Indonesia is one of the largest growing economies in Southeast Asia. GDP growth has been stable for the past 10 years – exceeding 5%, and it is projected at 5-7% up until 2025. The middle class is set to double by 2030, and there is a consequent movement from two-wheelers to the four-wheel vehicle variety.
Speaking at F+L Week 2019 on 7 March at the Grand Hyatt Singapore, BP’s Peter Molloy, President Director, BP/AKR Fuels Retail, revealed aggressive expansion plans for BPs retail fuel business in what is a “very attractive market.” The company is targeting to build 20 service stations in Indonesia this year and plans to build 350 over the next decade, selling BP fuels and its leading lubricants brands, including Castrol.
Based on the current market share, this would propel BP to become the second largest fuel retailer in the region behind state-owned Pertamina, which currently holds 98% of the Indonesian market with almost 6,000 filling stations. Shell is currently the second largest with 90. However, in a market that is “completely under pumped,” Molloy acknowledges many of their competitors are also eyeing growth opportunities. At present, fuel companies cannot keep pace with the growth in Indonesia, says Molloy, with only 6,000 filling stations available for 260 million people, compared to 8,000 in the United Kingdom servicing a considerably smaller population.

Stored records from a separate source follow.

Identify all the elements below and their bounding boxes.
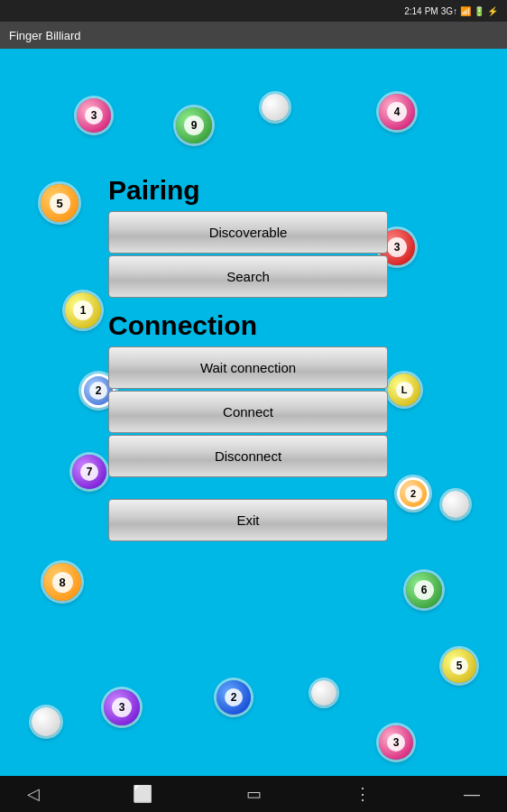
status-bar: 2:14 PM 3G↑ 📶 🔋 ⚡ [0, 0, 507, 22]
billiard-ball: 5 [442, 649, 476, 683]
back-button[interactable]: ◁ [27, 784, 40, 804]
search-button[interactable]: Search [108, 255, 388, 298]
pairing-buttons: Discoverable Search [108, 211, 388, 298]
menu-button[interactable]: ⋮ [355, 784, 371, 804]
recents-button[interactable]: ▭ [246, 784, 262, 804]
billiard-ball: 6 [406, 572, 442, 608]
wifi-icon: 📶 [460, 6, 471, 16]
nav-bar: ◁ ⬜ ▭ ⋮ — [0, 776, 507, 812]
exit-button[interactable]: Exit [108, 499, 388, 541]
billiard-ball: 2 [397, 477, 429, 510]
billiard-ball: 5 [41, 184, 78, 222]
billiard-ball [262, 94, 289, 121]
billiard-ball: 4 [379, 94, 415, 130]
billiard-ball: L [388, 374, 420, 406]
ampm-display: PM [425, 6, 438, 16]
billiard-ball: 2 [217, 680, 251, 715]
billiard-ball: 8 [43, 563, 81, 601]
billiard-ball: 3 [379, 725, 413, 760]
billiard-ball: 9 [176, 107, 212, 143]
dash-icon: — [464, 785, 480, 804]
bluetooth-icon: ⚡ [487, 6, 498, 16]
signal-icon: 3G↑ [441, 6, 457, 16]
billiard-ball [442, 491, 469, 518]
discoverable-button[interactable]: Discoverable [108, 211, 388, 254]
connection-title: Connection [108, 310, 388, 341]
billiard-ball: 3 [104, 689, 140, 725]
connect-button[interactable]: Connect [108, 391, 388, 433]
time-display: 2:14 [404, 6, 421, 16]
title-bar: Finger Billiard [0, 22, 507, 49]
billiard-ball: 7 [72, 455, 106, 489]
wait-connection-button[interactable]: Wait connection [108, 346, 388, 389]
main-area: 35236827L2135493 Pairing Discoverable Se… [0, 49, 507, 776]
pairing-title: Pairing [108, 175, 388, 206]
billiard-ball: 3 [77, 98, 111, 133]
billiard-ball: 1 [65, 292, 101, 328]
billiard-ball [311, 680, 336, 706]
app-title: Finger Billiard [9, 29, 80, 42]
content-panel: Pairing Discoverable Search Connection W… [108, 175, 388, 543]
connection-buttons: Wait connection Connect Disconnect [108, 346, 388, 477]
disconnect-button[interactable]: Disconnect [108, 435, 388, 477]
battery-icon: 🔋 [474, 6, 484, 16]
billiard-ball [32, 707, 60, 736]
home-button[interactable]: ⬜ [133, 784, 152, 804]
status-icons: 2:14 PM 3G↑ 📶 🔋 ⚡ [404, 6, 498, 16]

Traditionally, oil companies enter a new market unilaterally, says Molloy. BP prefers local partnerships in many markets for speed to market and to avail of invaluable local knowledge, storage capability and logistics. In Indonesia, BP has partnered with well established local company AKR for its fuels retail business.
BP/AKR has opened five service stations in the past three months, with stores typically occupying a larger footprint – to encourage more diverse clientele, repeat customers, and drive other opportunities around convenience.